An MFT parser is a tool that reads $MFT — the Master File Table at the root of every NTFS volume — and turns its 1,024-byte records into something a human or a downstream tool can use: CSV, JSON, a timeline, a searchable index. There are three projects that matter in practice. This post compares them honestly and tells you when each is the right choice.
MFTECmd (Eric Zimmerman)
MFTECmd is the de facto standard in incident response. It is a Windows-only .NET CLI, free to use, that parses $MFT, $Boot, $J (the $UsnJrnl:$J change journal), $SDS (the security descriptor stream from $Secure), and $LogFile. Output is CSV in the bodyfile-adjacent layout that Eric Zimmerman's other tools (Timeline Explorer, KAPE, RECmd) consume.
Use it when:
- You are on a Windows analysis workstation.
- You want a CSV you can open in Timeline Explorer and pivot through interactively.
- You are running KAPE — MFTECmd is the bundled parser for the
MFTtarget. - You need
$Jparsing in the same workflow.
Skip it when: you are on macOS or Linux without a .NET runtime, or you want to embed parsing in another program.
A companion GUI, MFT Explorer, browses $MFT interactively in a tree view. Most analysts use both: MFTECmd for batch parsing, MFT Explorer when they need to chase a specific record.

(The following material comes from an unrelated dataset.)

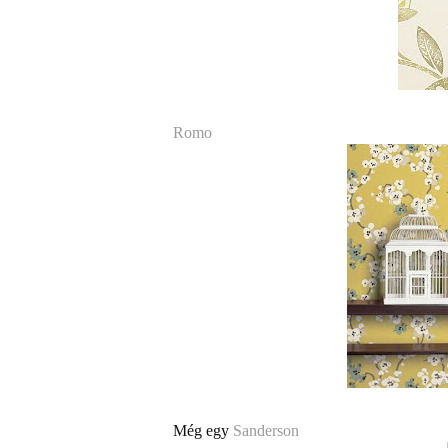
Romo
Még egy
Sanderson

omerbenamram/mft (Rust crate + CLI)
The omerbenamram/mft crate is the parser library this site uses. It ships as both a Rust dependency (cargo add mft) and a standalone CLI (mft_dump). The CLI emits CSV or JSON; the library exposes the full record structure for programmatic use.
Use it when:
- You need to embed MFT parsing in a larger Rust pipeline, a server, or a WebAssembly target.
- You want JSON output for piping into
jq, OpenSearch, or a custom database. - You are on Linux or macOS and do not want to install .NET.
- You want the parser to be auditable — the code is small, idiomatic Rust, and the test corpus is in the repo.
Skip it when: you want a turnkey analyst experience with a GUI and bundled timeline tooling.
The crate is what's running, compiled to WebAssembly, behind the browser parser on the homepage.
Browser-based parsing (this site)
The parser on this site takes the omerbenamram/mft crate, compiles it to WebAssembly, and runs it in a Web Worker. You drop a $MFT file onto the page and the records appear in a paginated, searchable table. Nothing is uploaded; the binary stays in your browser's memory.
Use it when:
- You want a quick read of an
$MFTwithout installing anything. - Policy forbids sending evidence to a cloud service. WebAssembly parsing happens locally — you can verify by disconnecting your network before dropping the file.
- You need to share a triage view with a colleague who does not have a forensics toolchain installed.
- You are demonstrating or teaching NTFS structure and want an interactive sandbox.
Skip it when: you have a multi-gigabyte $MFT from a heavily-used server (the in-memory model scales linearly) or you need outputs that integrate with a wider Eric Zimmerman pipeline.
How they compare
| Feature | MFTECmd | omerbenamram/mft | Browser parser |
|---------|---------|------------------|----------------|
| Platform | Windows (.NET) | Linux / macOS / Windows / WebAssembly | Any modern browser |
| Install | One binary | cargo install or download | None |
| Output | CSV (Timeline Explorer schema) | CSV / JSON | Interactive table + CSV export |
| $UsnJrnl:$J | Yes | No (separate omerbenamram/usn crate) | Browser parser links to a $J view |
| $LogFile | Yes | No | No |
| Scriptable | CLI only | Library + CLI | No (UI-driven) |
| Privacy | Local | Local | Local (verified by network isolation) |
Picking one
For a routine IR engagement on a Windows workstation: MFTECmd. It is the path of least surprise and slots into KAPE and Timeline Explorer.
For a pipeline that ingests many disks, runs on Linux, or wants JSON: omerbenamram/mft. The CLI is fast and the library is the cleanest way to add MFT parsing to your own tool.
For a one-off triage, a hostile-network situation, a classroom, or a colleague without a forensics machine: the browser parser on this site.
The three are complementary. Most experienced examiners reach for whichever fits the moment rather than committing to one.